11 And now, when Moroni saw that the city of Nephihah was lost he was exceedingly sorrowful, and began to doubt, because of the wickedness of the people, whether they should not fall into the hands of their brethren.
12 Now this was the case with all his chief captains. They doubted and marveled also because of the wickedness of the people, and this because of the success of the Lamanites over them.
After retaking the cities of Mulek and Gid, taking a large number of Lamanite prisoners, and freeing the Nephite prisoners without a battle, Moroni received a letter from Helaman recounting his success on the other front of the war. Moroni was encouraged and inspired by Helaman’s success. He wrote to the chief judge and then began planning to retake the remaining Nephite cities.
But in the midst of this planning, he encountered a serious setback. The city of Nephihah, which had remained under the control of the Nephites, had been lost. A confluence of factors had led to this defeat. Lamanites fleeing from Helaman’s army had joined forces with the Lamanite army near Nephihah. Also, the reinforcements which Moroni had expected to be sent from the capital city of Zarahemla had not arrived. Many Nephites died in the battle, and the remainder fled and joined Moroni.
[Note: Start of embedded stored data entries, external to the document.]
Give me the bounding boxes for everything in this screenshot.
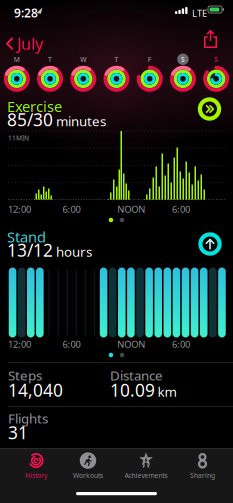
staticText: 85/30 xyxy=(7,108,53,131)
staticText: Sharing xyxy=(190,471,215,480)
staticText: 14,040 xyxy=(8,378,63,402)
button[interactable]: Achievements xyxy=(124,452,168,480)
button[interactable] xyxy=(136,65,164,93)
staticText: 6:00 xyxy=(172,203,190,215)
staticText: M xyxy=(14,55,20,64)
button[interactable] xyxy=(169,65,197,93)
button[interactable] xyxy=(198,232,222,256)
staticText: T xyxy=(48,55,52,64)
button[interactable] xyxy=(69,65,97,93)
button[interactable] xyxy=(36,65,64,93)
button[interactable]: July xyxy=(6,33,43,54)
button[interactable] xyxy=(204,30,217,48)
staticText: Exercise xyxy=(7,96,62,116)
staticText: hours xyxy=(56,243,92,260)
staticText: T xyxy=(114,55,118,64)
staticText: Steps xyxy=(8,366,42,384)
staticText: Flights xyxy=(8,410,48,427)
staticText: Stand xyxy=(7,227,46,246)
staticText: Achievements xyxy=(124,471,168,480)
staticText: 12:00 xyxy=(8,203,31,215)
staticText: 9:28 xyxy=(14,5,38,21)
staticText: 11MIN xyxy=(8,134,29,142)
staticText: 6:00 xyxy=(63,338,81,350)
staticText: NOON xyxy=(117,203,145,215)
staticText: 13/12 xyxy=(7,238,53,262)
staticText: S xyxy=(181,55,185,64)
staticText: 6:00 xyxy=(172,338,190,350)
staticText: minutes xyxy=(56,112,106,130)
staticText: 6:00 xyxy=(63,203,81,215)
staticText: Distance xyxy=(110,366,163,384)
staticText: F xyxy=(148,55,152,64)
staticText: W xyxy=(80,55,86,64)
staticText: LTE xyxy=(192,7,207,19)
staticText: Workouts xyxy=(73,471,103,480)
button[interactable] xyxy=(3,65,31,93)
button[interactable]: Sharing xyxy=(190,452,215,480)
staticText: S xyxy=(214,55,218,64)
staticText: July xyxy=(17,33,43,54)
button[interactable] xyxy=(198,98,221,120)
button[interactable]: History xyxy=(25,452,47,480)
button[interactable] xyxy=(202,65,230,93)
staticText: NOON xyxy=(117,338,145,350)
staticText: 10.09 xyxy=(110,378,155,402)
button[interactable]: Workouts xyxy=(73,452,103,480)
button[interactable] xyxy=(102,65,130,93)
staticText: History xyxy=(25,471,47,480)
staticText: 31 xyxy=(8,421,28,444)
staticText: km xyxy=(158,383,176,400)
staticText: 12:00 xyxy=(8,338,31,350)
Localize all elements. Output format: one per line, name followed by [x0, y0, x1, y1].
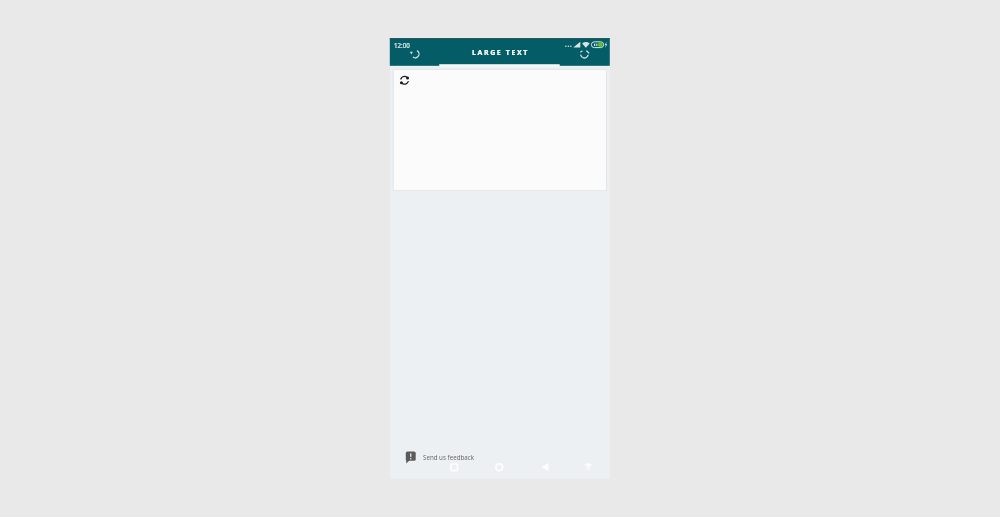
- staticText: LARGE TEXT: [472, 48, 529, 56]
- staticText: 12:00: [394, 41, 410, 49]
- staticText: Send us feedback: [423, 453, 474, 461]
As Mormon tells us in the passage above, Moroni was terribly discouraged after this setback, as were all of his chief captains. Just when the Nephites seemed to be gaining the upper hand, they lost another city. The momentum seemed to be turning against them.
But in reality, the momentum was not turning. They were in fact very close to victory. There was a reason the troops hadn’t been sent from Zarahemla: the chief judge was dealing with an insurrection there. Once Moroni learned about this and was able to restore order there, he returned to the battle front and quickly retook the remaining Nephite cities with the assistance of Lehi and Teancum.
In reality, the war was nearly over. But Moroni didn’t know that, and the loss of Nephihah caused him to doubt, temporarily, that the Nephites would be successful. Fortunately, Moroni didn’t give up. He kept fighting. He figured out what was holding them back and addressed it. He kept moving forward until he was successful.
In our most recent general conference, Elder Lynn G. Robbins reminded us that “success isn’t the absence of failure, but going from failure to failure without any loss of enthusiasm” (“Until Seventy Times Seven,” General Conference, April 2018).
Today, I will follow the example of Captain Moroni and keep trying, even when I encounter discouraging failures, and even when I can’t tell how close I am to victory. I will keep trying, in spite of my doubts and fears, until I achieve success.